Start of Block
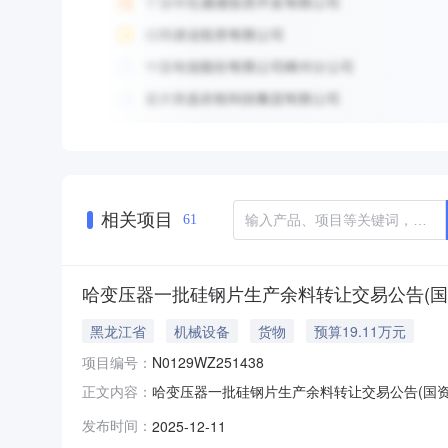
相关项目
61
哈变压器一批硅钢片生产余料转让交易公告(国资监测
黑龙江省
机械设备
货物
预算19.11万元
项目编号：
N0129WZ251438
哈变压器一批硅钢片生产余料转让交易公告(国资监测编
正文内容：
转让转让标的名称哈变压器一批硅钢片生产余料转让挂牌期限20
发布时间：
2025-12-11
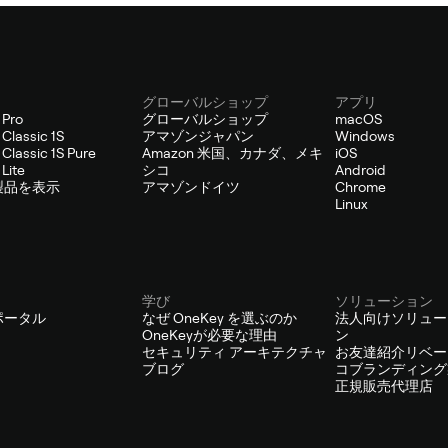
グローバルショップ
アプリ
 Pro
グローバルショップ
macOS
Classic 1S
アマゾンジャパン
Windows
Classic 1S Pure
Amazon 米国、カナダ、メキ
iOS
Lite
シコ
Android
製品を表示
アマゾンドイツ
Chrome
Linux
学び
ソリューション
ポータル
なぜ OneKey を選ぶのか
法人向けソリュー
OneKeyが必要な理由
ン
セキュリティ アーキテクチャ
お友達紹介リベー
ブログ
コブランディング
正規販売代理店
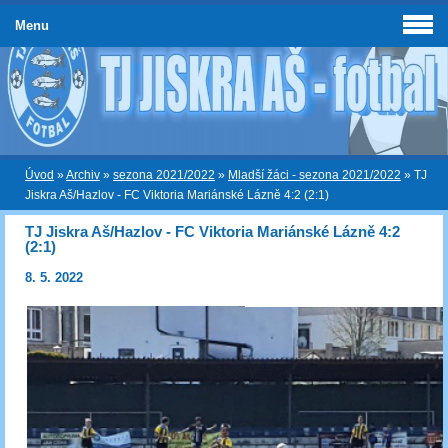
Menu
Úvod
»
Archiv
»
sezona 2021/2022
»
Mladší žáci - sezona 2021/2022
»
TJ
Jiskra Aš/Hazlov - FC Viktoria Mariánské Lázně 4:2 (2:1)
TJ Jiskra Aš/Hazlov - FC Viktoria Mariánské Lázně 4:2
(2:1)
8. 5. 2022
End of Block
▸ Task details:
Without the pictures, restate all of the entries word for word.

▸ Response:
相关项目
61
哈变压器一批硅钢片生产余料转让交易公告(国资监测
黑龙江省
机械设备
货物
预算19.11万元
项目编号：
N0129WZ251438
哈变压器一批硅钢片生产余料转让交易公告(国资监测编
正文内容：
转让转让标的名称哈变压器一批硅钢片生产余料转让挂牌期限20
发布时间：
2025-12-11
グローバルショップ
アプリ
 Pro
グローバルショップ
macOS
Classic 1S
アマゾンジャパン
Windows
Classic 1S Pure
Amazon 米国、カナダ、メキ
iOS
Lite
シコ
Android
製品を表示
アマゾンドイツ
Chrome
Linux
学び
ソリューション
ポータル
なぜ OneKey を選ぶのか
法人向けソリュー
OneKeyが必要な理由
ン
セキュリティ アーキテクチャ
お友達紹介リベー
ブログ
コブランディング
正規販売代理店
Menu
Úvod
»
Archiv
»
sezona 2021/2022
»
Mladší žáci - sezona 2021/2022
»
TJ
Jiskra Aš/Hazlov - FC Viktoria Mariánské Lázně 4:2 (2:1)
TJ Jiskra Aš/Hazlov - FC Viktoria Mariánské Lázně 4:2
(2:1)
8. 5. 2022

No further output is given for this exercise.